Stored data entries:
----
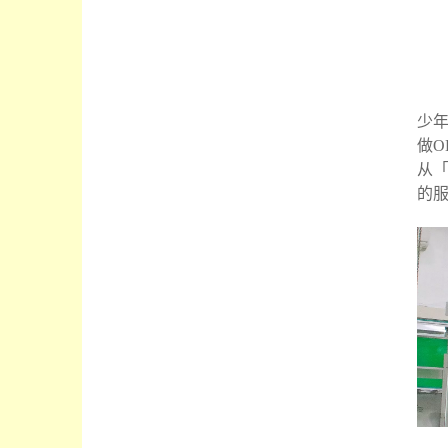
少年
做O
从
的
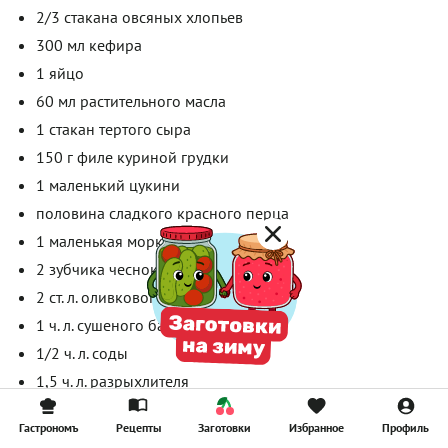
2/3 стакана овсяных хлопьев
300 мл кефира
1 яйцо
60 мл растительного масла
1 стакан тертого сыра
150 г филе куриной грудки
1 маленький цукини
половина сладкого красного перца
1 маленькая морковка
2 зубчика чеснока
2 ст. л. оливкового масла
1 ч. л. сушеного базилика
1/2 ч. л. соды
1,5 ч. л. разрыхлителя
1 ст. л. сахара
Гастрономъ
Рецепты
Заготовки
Избранное
Профиль
1/2 ч. л. соли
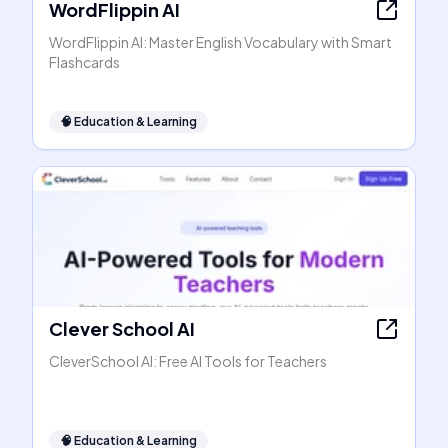
WordFlippin AI
WordFlippin AI: Master English Vocabulary with Smart
Flashcards
🧠
Education & Learning
Clever School AI
CleverSchool AI: Free AI Tools for Teachers
🧠
Education & Learning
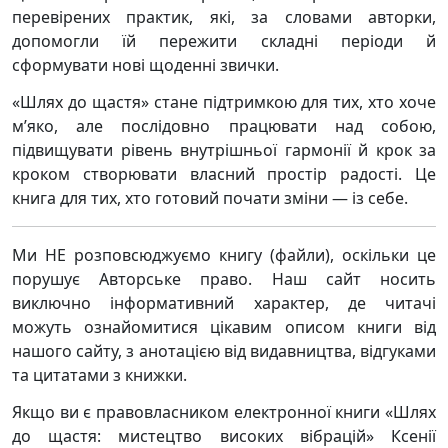
перевірених практик, які, за словами авторки,
допомогли їй пережити складні періоди й
сформувати нові щоденні звички.
«Шлях до щастя» стане підтримкою для тих, хто хоче
м’яко, але послідовно працювати над собою,
підвищувати рівень внутрішньої гармонії й крок за
кроком створювати власний простір радості. Це
книга для тих, хто готовий почати зміни — із себе.
Ми НЕ розповсюджуємо книгу (файли), оскільки це
порушує Авторське право. Наш сайт носить
виключно інформативний характер, де читачі
можуть ознайомитися цікавим описом книги від
нашого сайту, з анотацією від видавництва, відгуками
та цитатами з книжки.
Якщо ви є правовласником електронної книги «Шлях
до щастя: мистецтво високих вібрацій» Ксенії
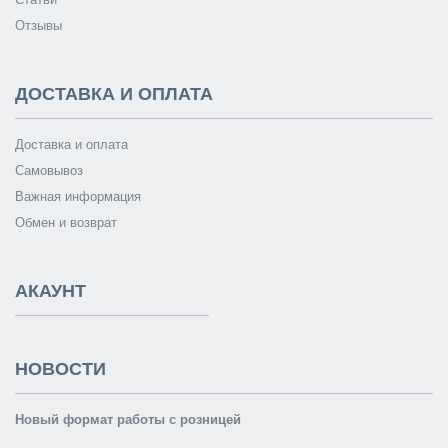
Отзывы
ДОСТАВКА И ОПЛАТА
Доставка и оплата
Самовывоз
Важная информация
Обмен и возврат
АКАУНТ
НОВОСТИ
Новый формат работы с розницей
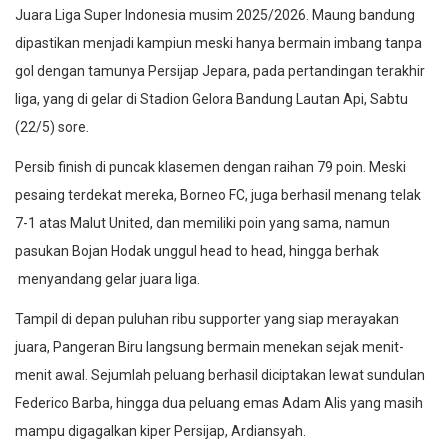
Juara Liga Super Indonesia musim 2025/2026. Maung bandung
dipastikan menjadi kampiun meski hanya bermain imbang tanpa
gol dengan tamunya Persijap Jepara, pada pertandingan terakhir
liga, yang di gelar di Stadion Gelora Bandung Lautan Api, Sabtu
(22/5) sore.
Persib finish di puncak klasemen dengan raihan 79 poin. Meski
pesaing terdekat mereka, Borneo FC, juga berhasil menang telak
7-1 atas Malut United, dan memiliki poin yang sama, namun
pasukan Bojan Hodak unggul head to head, hingga berhak
menyandang gelar juara liga.
Tampil di depan puluhan ribu supporter yang siap merayakan
juara, Pangeran Biru langsung bermain menekan sejak menit-
menit awal. Sejumlah peluang berhasil diciptakan lewat sundulan
Federico Barba, hingga dua peluang emas Adam Alis yang masih
mampu digagalkan kiper Persijap, Ardiansyah.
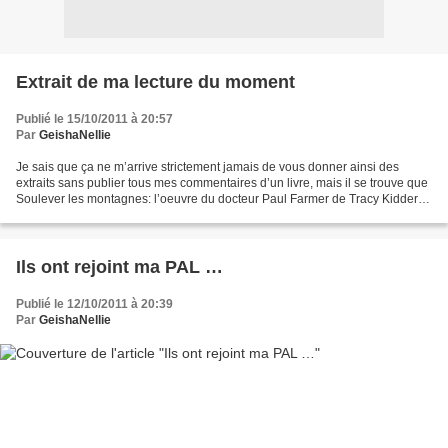
Extrait de ma lecture du moment
Publié le 15/10/2011 à 20:57
Par
GeishaNellie
Je sais que ça ne m’arrive strictement jamais de vous donner ainsi des
extraits sans publier tous mes commentaires d’un livre, mais il se trouve que
Soulever les montagnes: l’oeuvre du docteur Paul Farmer de Tracy Kidder
vient chercher chez moi plein...
Ils ont rejoint ma PAL …
Publié le 12/10/2011 à 20:39
Par
GeishaNellie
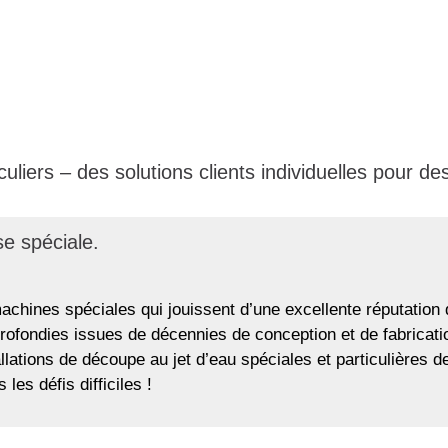
culiers – des solutions clients individuelles pour de
se spéciale.
hines spéciales qui jouissent d’une excellente réputation 
rofondies issues de décennies de conception et de fabricati
tallations de découpe au jet d’eau spéciales et particulières d
es défis difficiles !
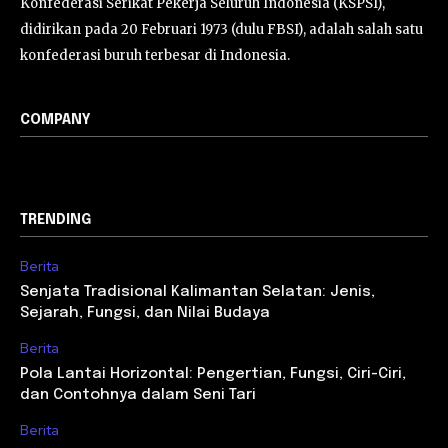
Konfederasi Serikat Pekerja Seluruh Indonesia (KSPSI),
didirikan pada 20 Februari 1973 (dulu FBSI), adalah salah satu
konfederasi buruh terbesar di Indonesia.
COMPANY
TRENDING
Berita
Senjata Tradisional Kalimantan Selatan: Jenis,
Sejarah, Fungsi, dan Nilai Budaya
Berita
Pola Lantai Horizontal: Pengertian, Fungsi, Ciri-Ciri,
dan Contohnya dalam Seni Tari
Berita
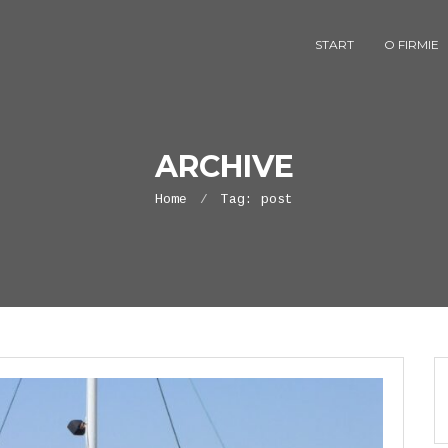
START
O FIRMIE
ARCHIVE
Home
Tag:
post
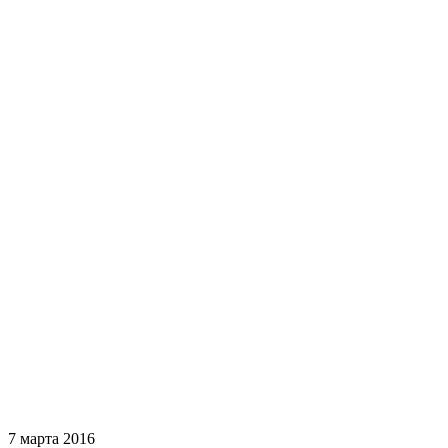
7 марта 2016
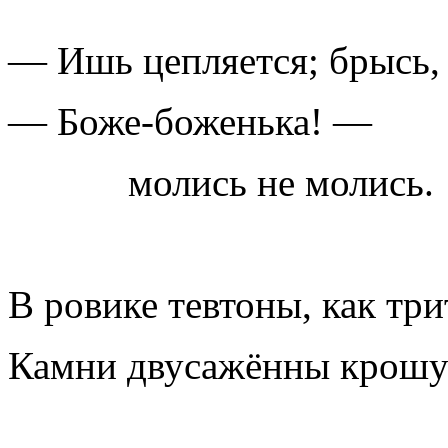
— Ишь цепляется; брысь, 
— Боже-боженька! —
молись не молись.
В ровике тевтоны, как тр
Камни двусажённы крошут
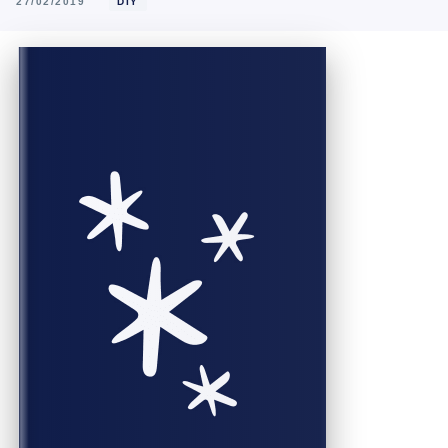
27/02/2019
DIY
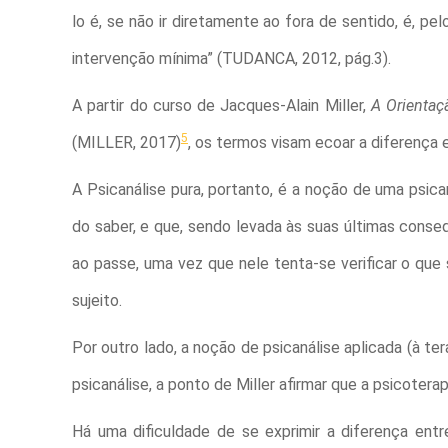
lo é, se não ir diretamente ao fora de sentido, é, 
intervenção mínima” (TUDANCA, 2012, pág.3).
A partir do curso de Jacques-Alain Miller,
A Orientaç
5
(MILLER, 2017)
, os termos visam ecoar a diferença e
A Psicanálise pura, portanto, é a noção de uma psi
do saber, e que, sendo levada às suas últimas conseq
ao passe, uma vez que nele tenta-se verificar o qu
sujeito.
Por outro lado, a noção de psicanálise aplicada (à
psicanálise, a ponto de Miller afirmar que a psicotera
Há uma dificuldade de se exprimir a diferença entr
----
#### WHAT YOU ARE ASKED TO DO
Hand back all the entries exactly, leaving out the pictures.

#### RESULT OF THIS TASK
少年
做O
从
的
2/3 стакана овсяных хлопьев
300 мл кефира
1 яйцо
60 мл растительного масла
1 стакан тертого сыра
150 г филе куриной грудки
1 маленький цукини
половина сладкого красного перца
1 маленькая морковка
2 зубчика чеснока
2 ст. л. оливкового масла
1 ч. л. сушеного базилика
1/2 ч. л. соды
1,5 ч. л. разрыхлителя
1 ст. л. сахара
Гастрономъ
Рецепты
Заготовки
Избранное
Профиль
1/2 ч. л. соли
WordFlippin AI
WordFlippin AI: Master English Vocabulary with Smart
Flashcards
🧠
Education & Learning
Clever School AI
CleverSchool AI: Free AI Tools for Teachers
🧠
Education & Learning
перевірених практик, які, за словами авторки,
допомогли їй пережити складні періоди й
сформувати нові щоденні звички.
«Шлях до щастя» стане підтримкою для тих, хто хоче
м’яко, але послідовно працювати над собою,
підвищувати рівень внутрішньої гармонії й крок за
кроком створювати власний простір радості. Це
книга для тих, хто готовий почати зміни — із себе.
Ми НЕ розповсюджуємо книгу (файли), оскільки це
порушує Авторське право. Наш сайт носить
виключно інформативний характер, де читачі
можуть ознайомитися цікавим описом книги від
нашого сайту, з анотацією від видавництва, відгуками
та цитатами з книжки.
Якщо ви є правовласником електронної книги «Шлях
до щастя: мистецтво високих вібрацій» Ксенії
Отзывы
ДОСТАВКА И ОПЛАТА
Доставка и оплата
Самовывоз
Важная информация
Обмен и возврат
АКАУНТ
НОВОСТИ
Новый формат работы с розницей
Juara Liga Super Indonesia musim 2025/2026. Maung bandung
dipastikan menjadi kampiun meski hanya bermain imbang tanpa
gol dengan tamunya Persijap Jepara, pada pertandingan terakhir
liga, yang di gelar di Stadion Gelora Bandung Lautan Api, Sabtu
(22/5) sore.
Persib finish di puncak klasemen dengan raihan 79 poin. Meski
pesaing terdekat mereka, Borneo FC, juga berhasil menang telak
7-1 atas Malut United, dan memiliki poin yang sama, namun
pasukan Bojan Hodak unggul head to head, hingga berhak
menyandang gelar juara liga.
Tampil di depan puluhan ribu supporter yang siap merayakan
juara, Pangeran Biru langsung bermain menekan sejak menit-
menit awal. Sejumlah peluang berhasil diciptakan lewat sundulan
Federico Barba, hingga dua peluang emas Adam Alis yang masih
mampu digagalkan kiper Persijap, Ardiansyah.
Extrait de ma lecture du moment
Publié le 15/10/2011 à 20:57
Par
GeishaNellie
Je sais que ça ne m’arrive strictement jamais de vous donner ainsi des
extraits sans publier tous mes commentaires d’un livre, mais il se trouve que
Soulever les montagnes: l’oeuvre du docteur Paul Farmer de Tracy Kidder
vient chercher chez moi plein...
Ils ont rejoint ma PAL …
Publié le 12/10/2011 à 20:39
Par
GeishaNellie
culiers – des solutions clients individuelles pour de
se spéciale.
hines spéciales qui jouissent d’une excellente réputation 
rofondies issues de décennies de conception et de fabricati
tallations de découpe au jet d’eau spéciales et particulières d
es défis difficiles !
Konfederasi Serikat Pekerja Seluruh Indonesia (KSPSI),
didirikan pada 20 Februari 1973 (dulu FBSI), adalah salah satu
konfederasi buruh terbesar di Indonesia.
COMPANY
TRENDING
Berita
Senjata Tradisional Kalimantan Selatan: Jenis,
Sejarah, Fungsi, dan Nilai Budaya
Berita
Pola Lantai Horizontal: Pengertian, Fungsi, Ciri-Ciri,
dan Contohnya dalam Seni Tari
Berita
START
O FIRMIE
ARCHIVE
Home
Tag:
post
7 марта 2016
— Ишь цепляется; брысь, 
— Боже-боженька! —
молись не молись.
В ровике тевтоны, как тр
Камни двусажённы крошут
27/02/2019
DIY
lo é, se não ir diretamente ao fora de sentido, é, 
intervenção mínima” (TUDANCA, 2012, pág.3).
A partir do curso de Jacques-Alain Miller,
A Orientaç
5
(MILLER, 2017)
, os termos visam ecoar a diferença e
A Psicanálise pura, portanto, é a noção de uma psi
do saber, e que, sendo levada às suas últimas conseq
ao passe, uma vez que nele tenta-se verificar o qu
sujeito.
Por outro lado, a noção de psicanálise aplicada (à
psicanálise, a ponto de Miller afirmar que a psicotera
Há uma dificuldade de se exprimir a diferença entr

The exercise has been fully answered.